鋭い目つきでこちらを睨みつけ、歯を食いしばる。
「こ、こ、こんのぉ……アホぉぉぉぉぉ!」
白金のキンキン声が編集部に響き渡り、窓のガラスが震える。
思わず、両手で耳を塞ぐ。
「きゅ、急になんだ!? やかましい……」
俺のことは無視して、それからは怒涛のお説教タイムが始まる。
「このクソウンコ作家! そんなんだから、童貞なんですよ!」
「は? 童貞は関係ないだろ……」
「いいですか! 指輪っていうのは、女の子にとって……ほんっとうに大事なモノなんです! それこそ、男性から指輪を貰うっていうイベントは、結婚のプロポーズみたいなもんです! DOセンセイは、誕生日にアンナちゃんへ愛の告白をするつもりなんですか!?」
机を手の平でバンッと力強く叩き、身を乗り出す白金。
俺も白金の迫力に気圧される。
「け、結婚……? そんなこと、考えてないさ。ただの誕生日プレゼント。お返し、だろ?」
そう答えると、「はぁ……」と深いため息をつかれ、ダメだこいつみたいな顔で呆れられた。
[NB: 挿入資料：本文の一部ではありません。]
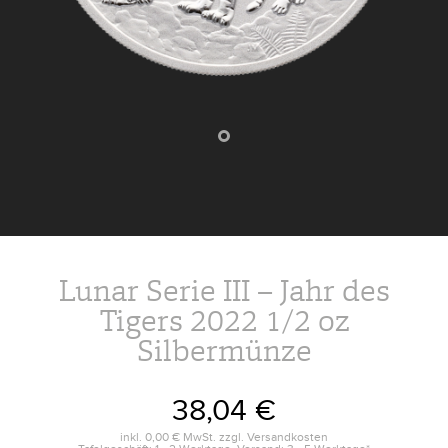
Lunar Serie III – Jahr des
Tigers 2022 1/2 oz
Silbermünze
38,04 €
inkl.
0,00 €
MwSt. zzgl.
Versandkosten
「誕生日のお祝いやお返しに、リングは重すぎます! まだ付き合ってもないんでしょ? じゃあ、まだまだそんなプレゼントをしたら、ダメです。なんで、そういう選び方になったんですか? 童貞なのが、悪いんでしょうね」
人のことを何度も何度も、童貞ばっか言いやがって。
「いや、俺も散々、迷ったよ……。それで家に妹がいて、相談したら『リングがいいですわ』みたいなアドバイスをもらって……」
「妹さんはまだ中学生でしょ? だから、あんまり分かってないんですよ。前言撤回にさせてください。アンナちゃんへのプレゼントですが、アクセサリーにしても、ネックレスやピアス、ブレスレットぐらいにしてください!」
「はぁ……」
俺と白金との間に、物凄い温度差を感じてしまう。
なぜ、こんなにも怒っているのだろうか?
俺はその疑問を、この目の前に座っているアラサー女にぶつけてみた。
「なあ。そんなに指輪って大事なもんなのか? 女にとっては」
「当たり前ですよ! もし、私が男の人から、指輪を出されたら、『は!? 今からプロポーズ受けるんだわ』『苗字が変わる! 名刺どうしよう』『相手の両親に嫌われたら』『私、肉じゃがとか作れないけど』と一気に、想像が爆発してしまいますね」
情報量が多過ぎる。
というか、こいつの願望だろ。
「そう……なのか。女にとって、指輪というものは、それぐらい大事なイベントってことか」
「やっと分かってくれましたか……。まあDOセンセイは、童貞だから知らなくても、仕方ないですもんね。今日、私に相談しておいて良かったですよ。女の子のアンナちゃんを失望させるところでした♪」
ん? ところで、1つ引っ掛かることがある。
それは、アンナが男だってことだ。
男が男に指輪をプレゼントするのならば、結婚という考えは無くなるのか?
とりあえず、危険性が高いものはやめておこう。
帰りにアクセサリーショップにでも、寄ってみるか。